9. Kendilerinden önce Nuh kavmi de yalanlamıştı. Böylece kulumuz (Nuh)'u yalanladılar ve: «Delidir» dediler. O baskı altına alınıp engellenmişti.
10. Sonunda Rabbine dua etti: «Gerçekten ben, yenik düşmüş durumdayım. Artık sen intikam al.»
11. Biz de 'bardaktan boşanırcasına akan' bir su ile göğün kapılarını açtık.
12. Yeri de 'coşkun kaynaklar' halinde fışkırttık. Derken su, takdir edilmiş bir işe karşı (hükmümüzü gerçekleştirmek üzere) birleşti.
13. Ve onu da tahtalar ve çiviler(le inşa edilmiş gemi) üzerinde taşıdık;
14. Gözlerimiz önünde akıp gitmekteydi. (Kendisine ve getirdiklerine karşı) Küfredilip nankörlük edilmiş olan (Nuh)'a bir mükafat olmak üzere.
15. Andolsun, biz bunu bir ayet olarak bıraktık. Fakat öğüt alıp düşünen var mı?
16. Şu halde benim azabım ve uyarıp korkutmam nasılmış?
17. Andolsun biz Kur'an'ı zikr (ile öğüt alıp düşünmek) için kolaylaştırdık. Fakat öğüt alıp düşünen var mı?
18. Ad (kavmi) de yalanladı. Şu halde benim azabım ve uyarıp korkutmam nasılmış?
19. Biz, o uğursuz (felâket yüklü ve) sürekli bir günde üzerlerine 'kulakları patlatan bir kasırga' gönderdik.
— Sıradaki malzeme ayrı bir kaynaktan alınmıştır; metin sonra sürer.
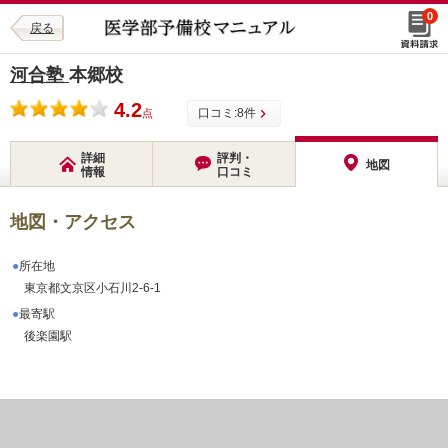
0
戻る
河合塾
本郷校
4.2
口コミ:
8
件
点
詳細
評判・
地図
情報
口コミ
地図・アクセス
所在地
東京都文京区小石川2-6-1
最寄駅
後楽園駅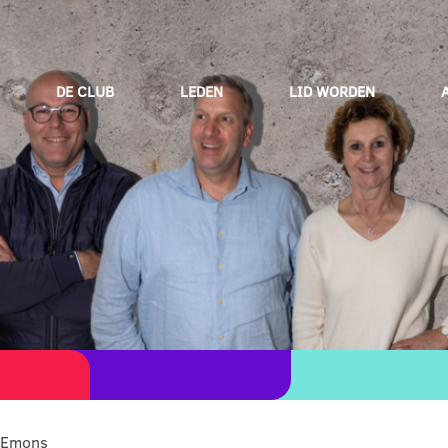
DE CLUB
LEDEN
LID WORDEN
s Emons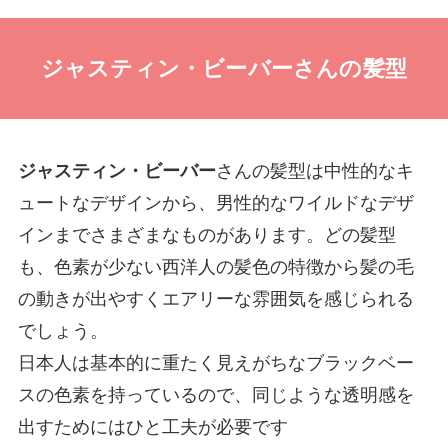
ジャスティン・ビーバーさんの髪型
ジャスティン・ビーバー
さんの髪型は中性的なキ
ュートなデザインから、男性的なワイルドなデザ
インまでさまざまなものがあります。どの髪型
も、色素が少ない西洋人の髪色の特徴から髪の毛
の動きが出やすくエアリーな雰囲気を感じられる
でしょう。
日本人は基本的に重たく見えがちなブラックベー
スの色素を持っているので、同じような透明感を
出すためにはひと工夫が必要です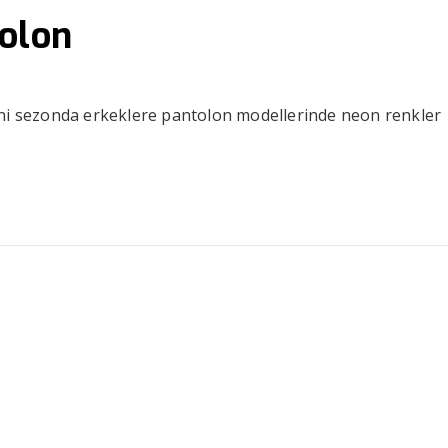
tolon
eni sezonda erkeklere pantolon modellerinde neon renkler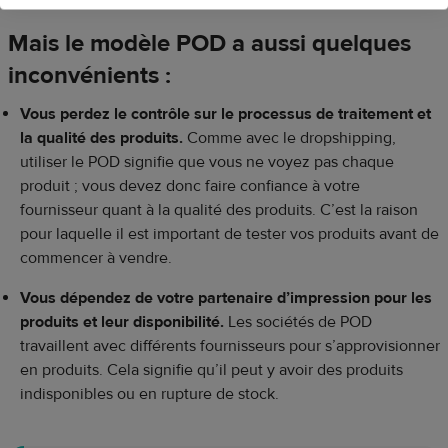
Mais le modèle POD a aussi quelques
inconvénients :
Vous perdez le contrôle sur le processus de traitement et
la qualité des produits.
Comme avec le dropshipping,
utiliser le POD signifie que vous ne voyez pas chaque
produit ; vous devez donc faire confiance à votre
fournisseur quant à la qualité des produits. C’est la raison
pour laquelle il est important de tester vos produits avant de
commencer à vendre.
Vous dépendez de votre partenaire d’impression pour les
produits et leur disponibilité.
Les sociétés de POD
travaillent avec différents fournisseurs pour s’approvisionner
en produits. Cela signifie qu’il peut y avoir des produits
indisponibles ou en rupture de stock.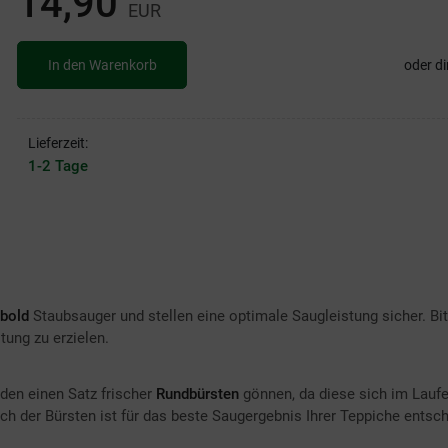
14,90
EUR
In den Warenkorb
oder di
Lieferzeit:
1-2 Tage
obold
Staubsauger und stellen eine optimale Saugleistung sicher. Bi
tung zu erzielen.
en einen Satz frischer
Rundbürsten
gönnen, da diese sich im Laufe
h der Bürsten ist für das beste Saugergebnis Ihrer Teppiche entsc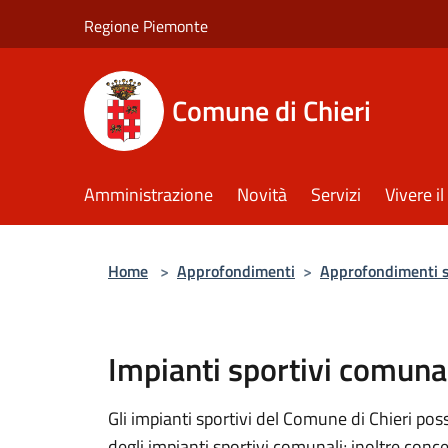
Salta al contenuto principale
Regione Piemonte
Comune di Chieri
Amministrazione
Novità
Servizi
Vivere 
Home
>
Approfondimenti
>
Approfondimenti 
Impianti sportivi comunal
Gli impianti sportivi del Comune di Chieri po
degli impianti sportivi comunali; inoltre conc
20. İnsanları söküp atıyordu; sanki onlar, kökünden sökülüp kopmuş hurma kütükleriymiş gibi.
21. Şu halde benim azabım ve uyarıp korkutmam nasılmış?
22. Andolsun biz Kur'an'ı zikr (ile öğüt alıp düşünmek) için kolaylaştırdık. Fakat öğüt alıp düşünen var mı?
23. Semud (kavmi) de uyarıları yalanladı.
24. Dediler ki: «Bizden biri olan bir beşere mi uyacağız? Bu durumda gerçekten biz bir şaşkınlık (sapıklık) ve çılgınlık içinde kalmış oluruz.»
25. «Zikr (vahy) içimizden ona mı bırakıldı? Hayır, o, çok yalan söyleyen kendini beğenmiş bir şımarıktır.»
26. Onlar yarın, kimin çok yalan söyleyen kendini beğenmiş bir şımarık olduğunu bilip öğreneceklerdir.
27. Gerçek şu ki biz, bir fitne (imtihan ve deneme konusu) olarak o dişi deveyi kendilerine gönderenleriz. Şu halde sen onları gözleyip bekle ve sabret.